What you submit must be an exact copy of the listing below, with no images in it.

[Start of Attachment]

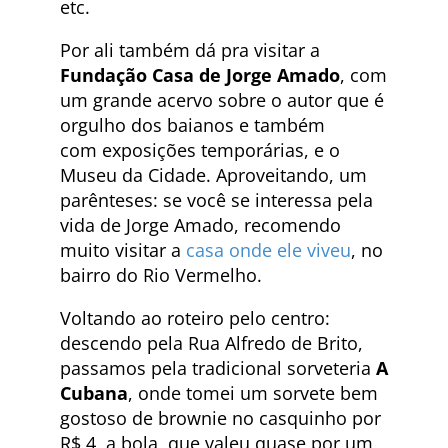
etc.
Por ali também dá pra visitar a
Fundação Casa de Jorge Amado
, com
um grande acervo sobre o autor que é
orgulho dos baianos e também
com exposições temporárias, e o
Museu da Cidade. Aproveitando, um
parênteses: se você se interessa pela
vida de Jorge Amado, recomendo
muito visitar a
casa onde ele viveu
, no
bairro do Rio Vermelho.
Voltando ao roteiro pelo centro:
descendo pela Rua Alfredo de Brito,
passamos pela tradicional sorveteria
A
Cubana
, onde tomei um sorvete bem
gostoso de brownie no casquinho por
R$ 4 a bola, que valeu quase por um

[End of Attachment]

§ COMPLETED EXERCISE
etc.
Por ali também dá pra visitar a
Fundação Casa de Jorge Amado
, com
um grande acervo sobre o autor que é
orgulho dos baianos e também
com exposições temporárias, e o
Museu da Cidade. Aproveitando, um
parênteses: se você se interessa pela
vida de Jorge Amado, recomendo
muito visitar a
casa onde ele viveu
, no
bairro do Rio Vermelho.
Voltando ao roteiro pelo centro:
descendo pela Rua Alfredo de Brito,
passamos pela tradicional sorveteria
A
Cubana
, onde tomei um sorvete bem
gostoso de brownie no casquinho por
R$ 4 a bola, que valeu quase por um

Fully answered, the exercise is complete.